L’Ancien Testament nous parle de l’humilité de la créature.
De part sa nature même elle est humble devant Dieu. Cela peut se traduire par pauvre, misérable, soumis, craintif. Les « hommes pieux » qui se sentent les serviteurs de Yahvé se soumettent à sa volonté. Cela caractérise aussi l’homme qui, de plein gré, se prosterne humblement devant Dieu. Avec l’intériorisation progressive de la foi, l’exigence d’une attitude humble devant Dieu apparaît toujours davantage chez les prophètes, dans les Psaumes et les livres sapientiaux.
« Cherchez Yahvé, vous tous les humbles de la terre … Recherchez la justice, recherchez l’humilité… » (So. 2,3)

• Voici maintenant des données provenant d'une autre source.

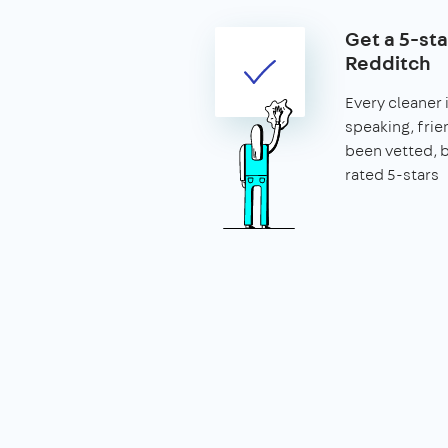
Get a 5-sta
Redditch
Every cleaner 
speaking, frie
been vetted,
rated 5-stars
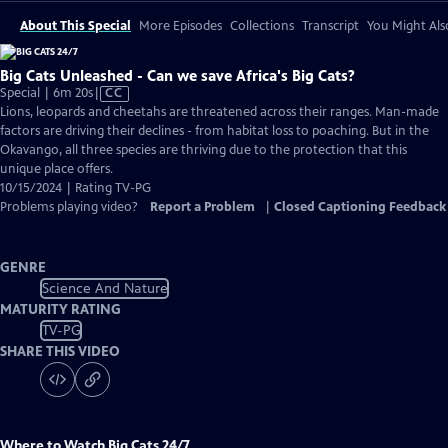
About This Special
More Episodes
Collections
Transcript
You Might Als
Big Cats Unleashed - Can we save Africa's Big Cats?
Video
Special | 6m 20s
|
CC
has
Lions, leopards and cheetahs are threatened across their ranges. Man-made
Closed
factors are driving their declines - from habitat loss to poaching. But in the
Captions
Okavango, all three species are thriving due to the protection that this
unique place offers.
10/15/2024 | Rating TV-PG
Problems playing video?
Report a Problem
|
Closed Captioning Feedback
GENRE
Science And Nature
MATURITY RATING
TV-PG
SHARE THIS VIDEO
Where to Watch
Big Cats 24/7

Ce sont les humbles de la terre que Dieu prend en pitié, il les regarde avec bienveillance. C’est à eux que Yahvé accorde sa grâce et la sagesse. Ce sont eux qui deviennent porteurs de l’espérance du salut, qui cherchent le droit et la justice envers les autres hommes et désirent servir Dieu dans la crainte. Dès lors, l’orgueil, négation la plus radicale de cette humilité, se trouve condamné ; l’orgueil est reniement de Dieu et commencement du péché car il nous coupe de la relation.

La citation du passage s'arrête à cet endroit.